REQUIRED WORK
Reproduce every line below exactly as written; do not include the images.

Collected data:
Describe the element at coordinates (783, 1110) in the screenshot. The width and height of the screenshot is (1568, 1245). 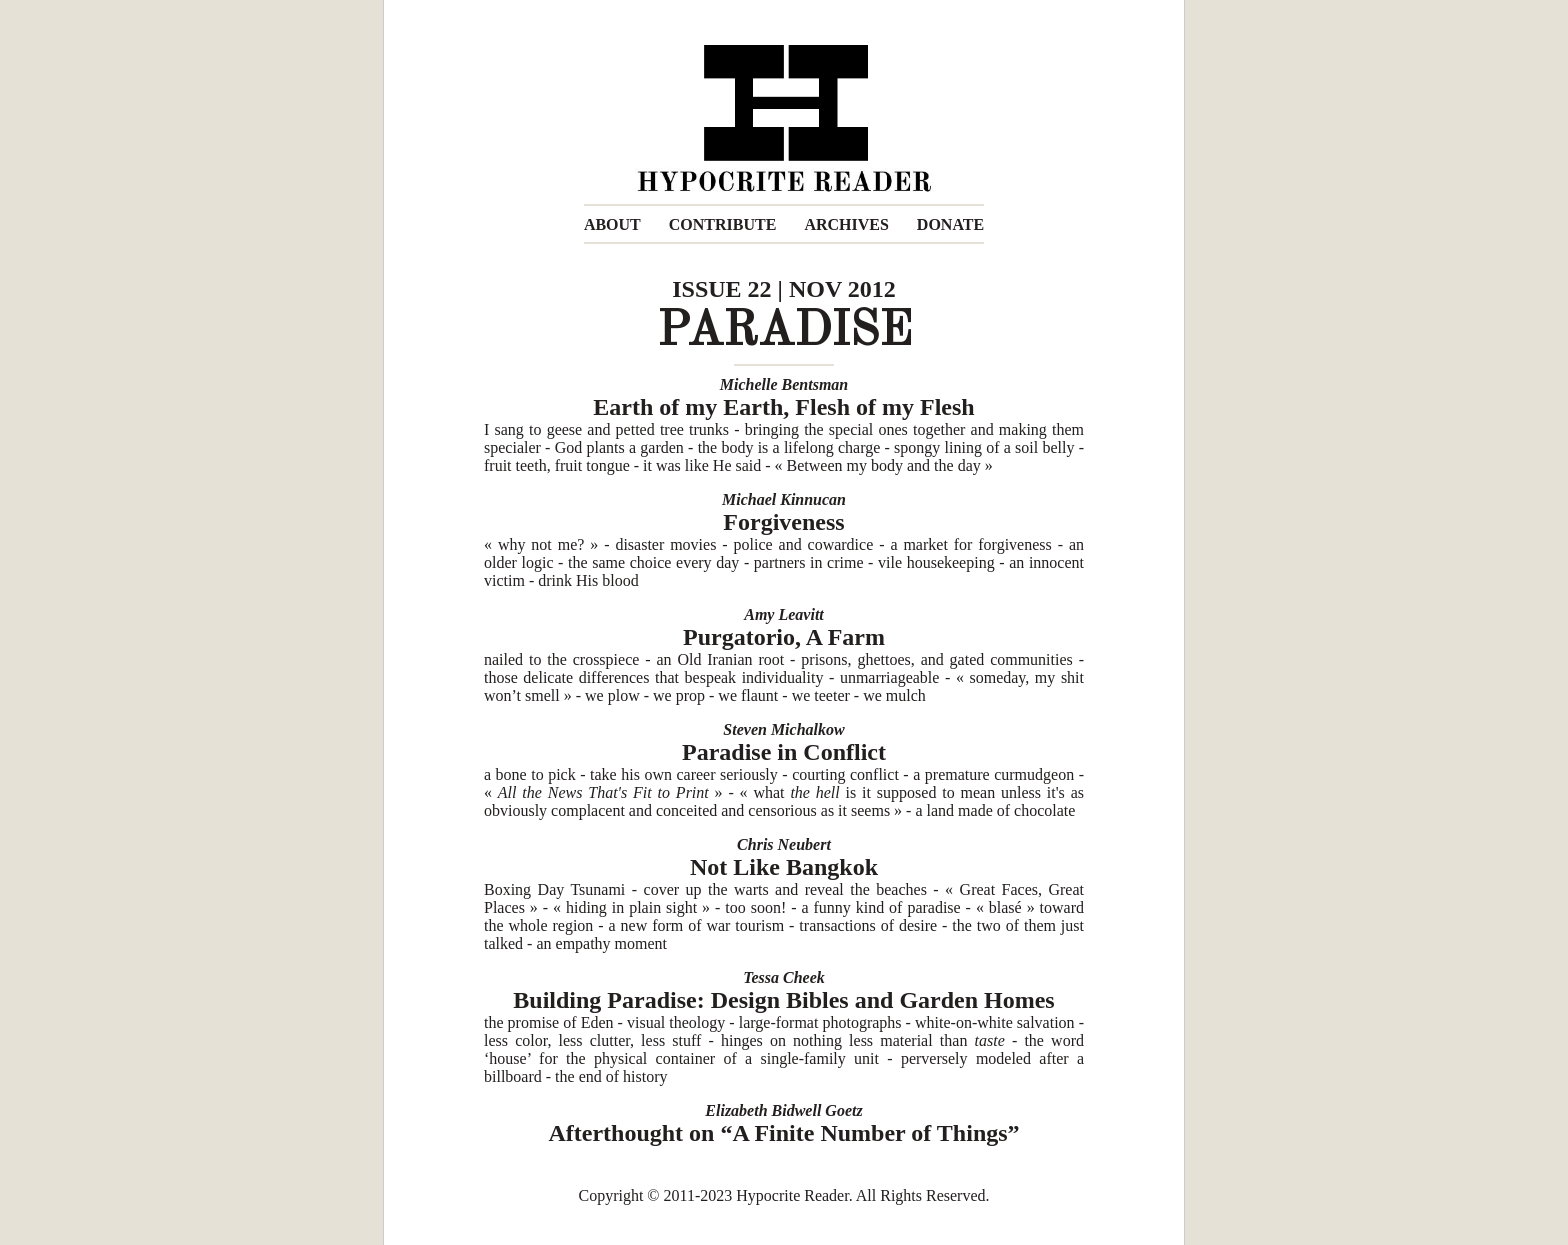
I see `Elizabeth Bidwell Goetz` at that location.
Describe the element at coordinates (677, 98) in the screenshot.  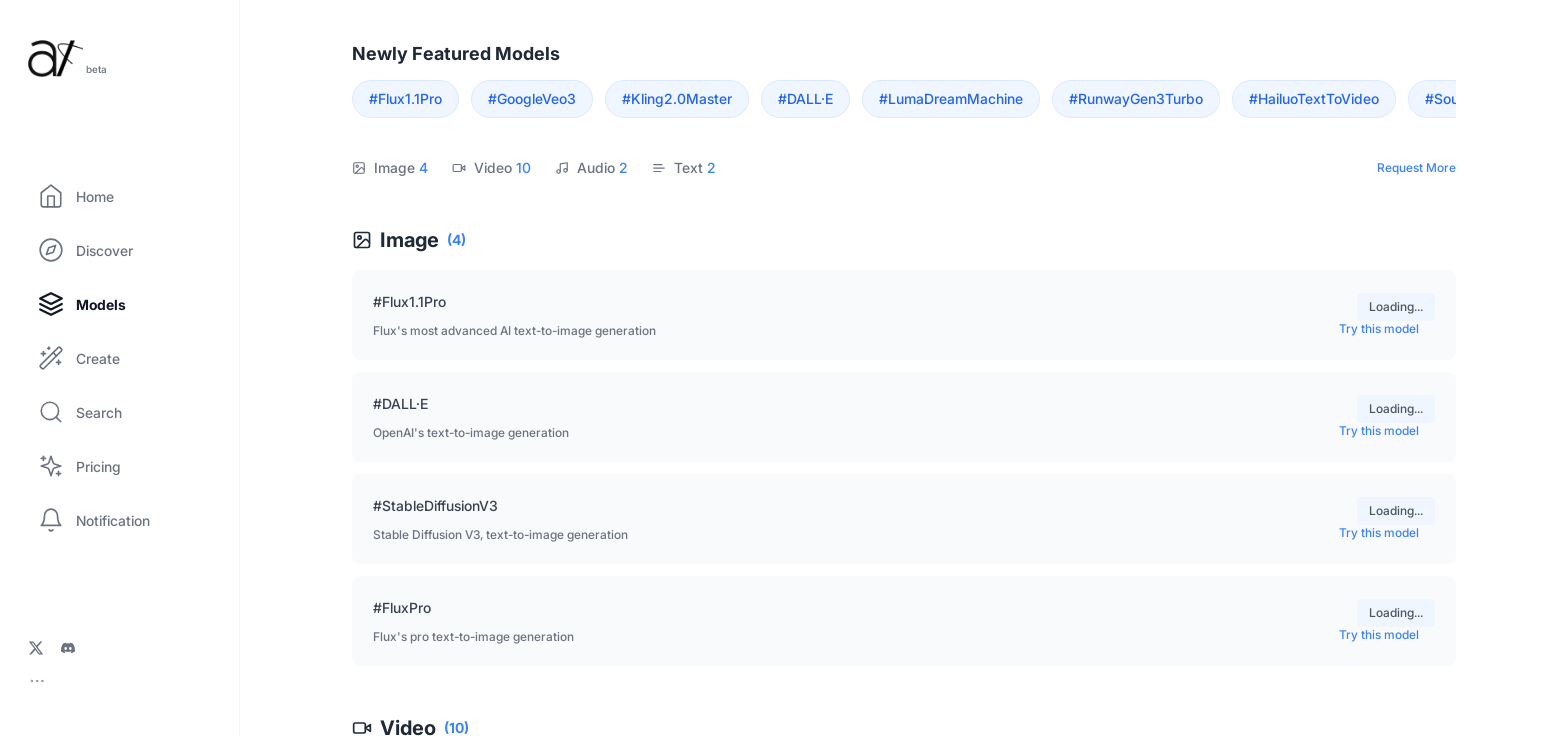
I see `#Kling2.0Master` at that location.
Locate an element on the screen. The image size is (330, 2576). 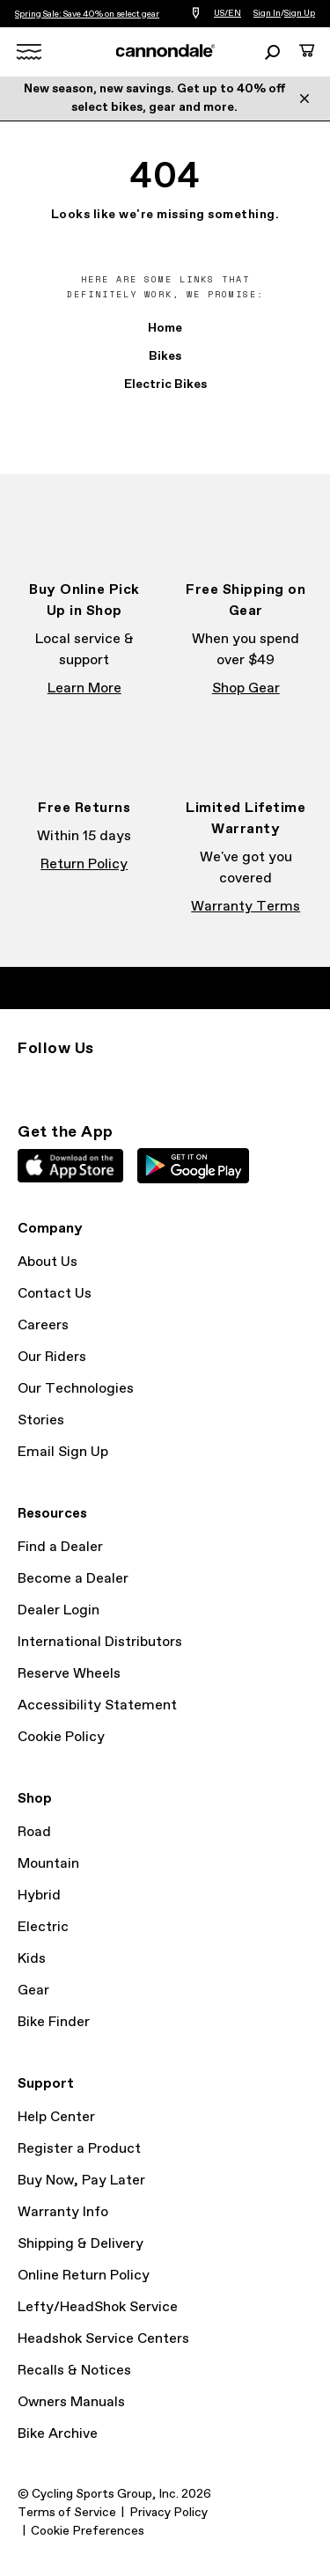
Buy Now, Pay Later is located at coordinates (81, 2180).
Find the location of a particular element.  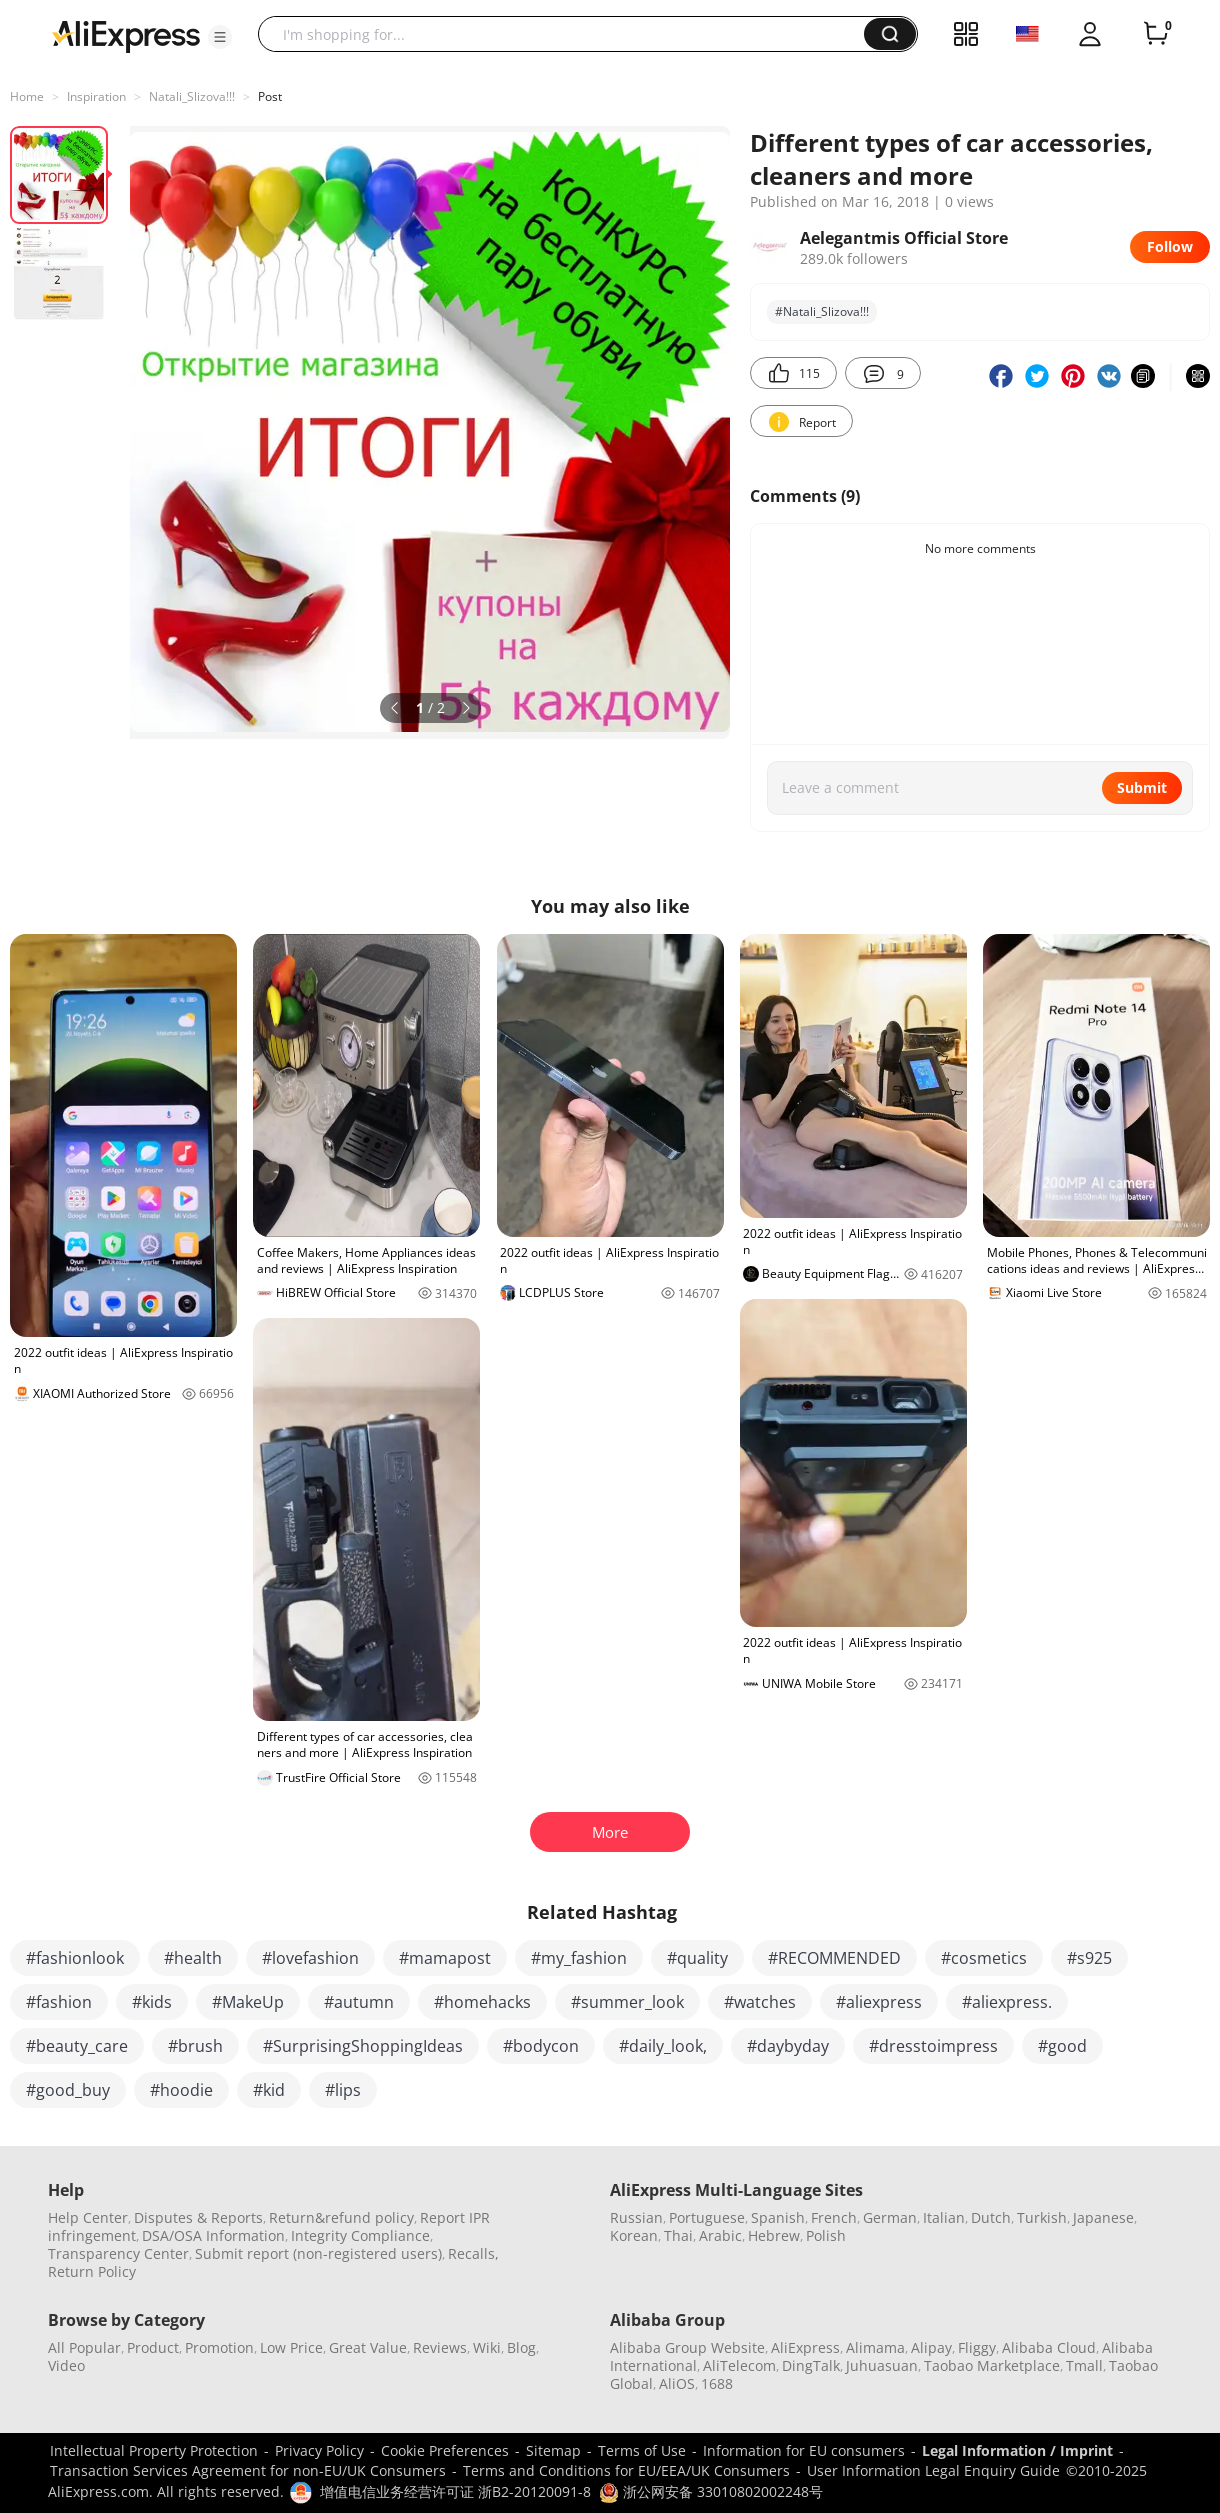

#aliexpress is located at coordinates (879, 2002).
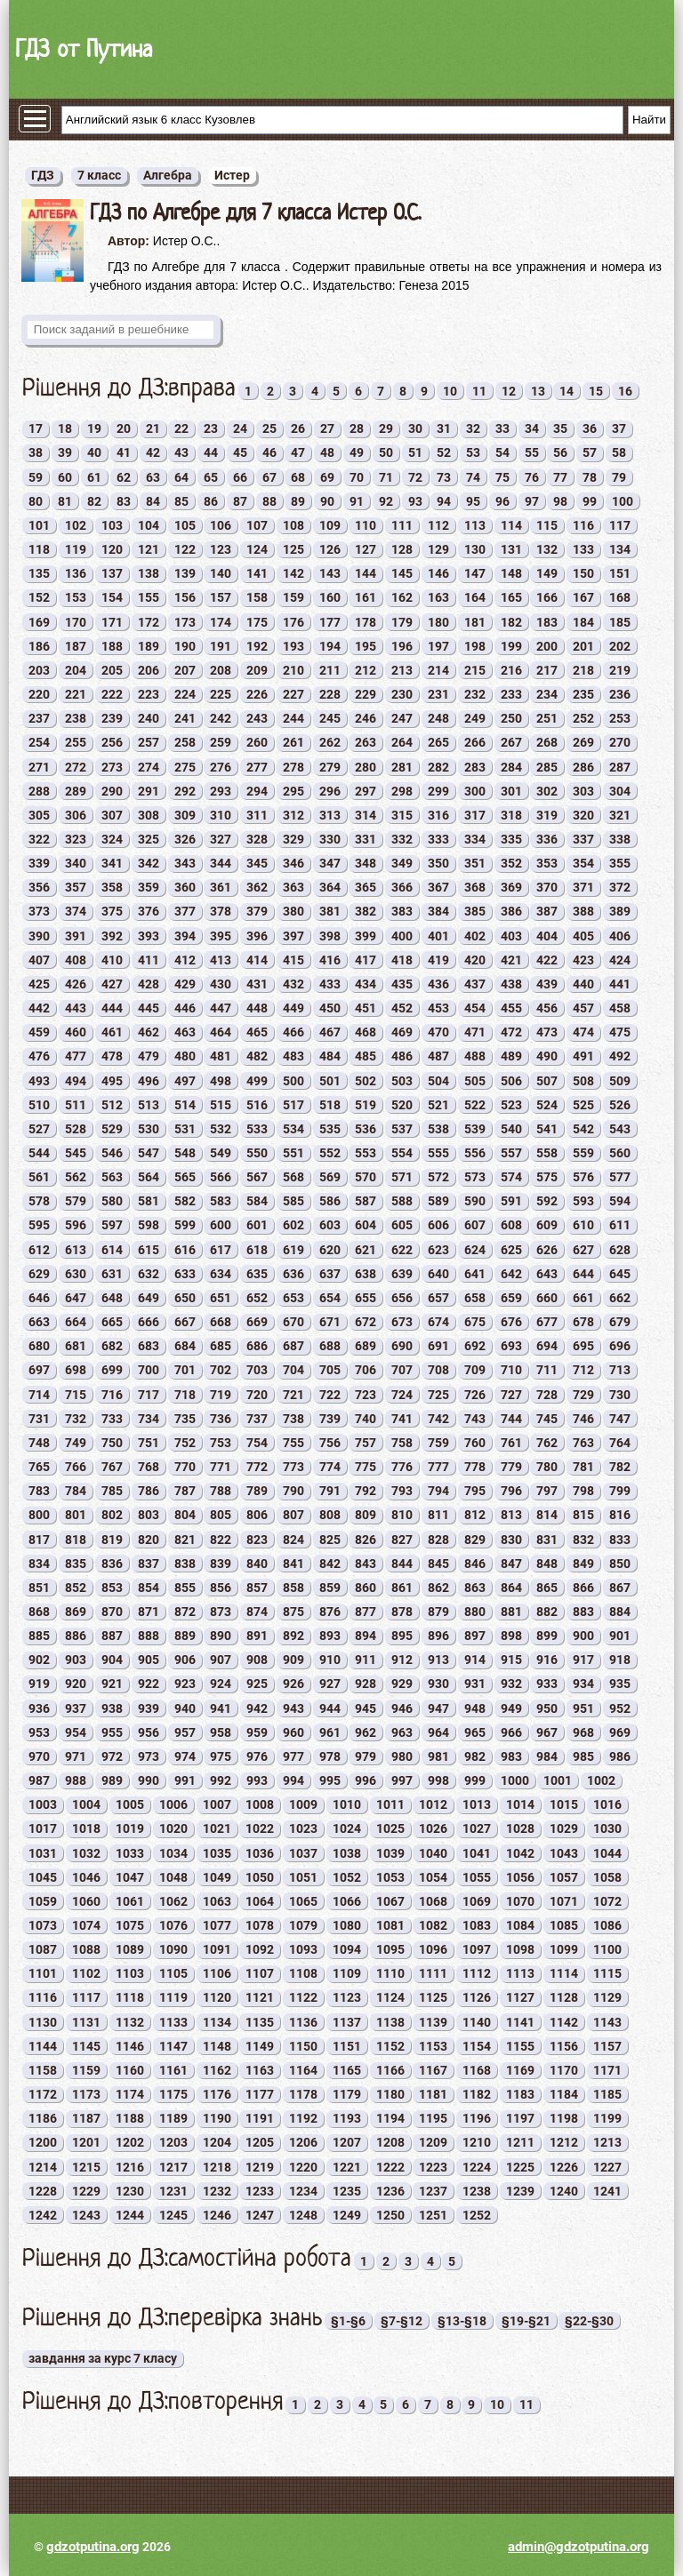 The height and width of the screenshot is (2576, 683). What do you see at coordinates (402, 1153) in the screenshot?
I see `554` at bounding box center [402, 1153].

EXERCISE SOLUTION
Describe the element at coordinates (783, 1110) in the screenshot. The width and height of the screenshot is (1568, 1245). 
I see `Elizabeth Bidwell Goetz` at that location.
Describe the element at coordinates (677, 98) in the screenshot.  
I see `#Kling2.0Master` at that location.
Locate an element on the screen. The image size is (330, 2576). 
Buy Now, Pay Later is located at coordinates (81, 2180).
Find the location of a particular element.  

#aliexpress is located at coordinates (879, 2002).
 The height and width of the screenshot is (2576, 683). What do you see at coordinates (402, 1153) in the screenshot?
I see `554` at bounding box center [402, 1153].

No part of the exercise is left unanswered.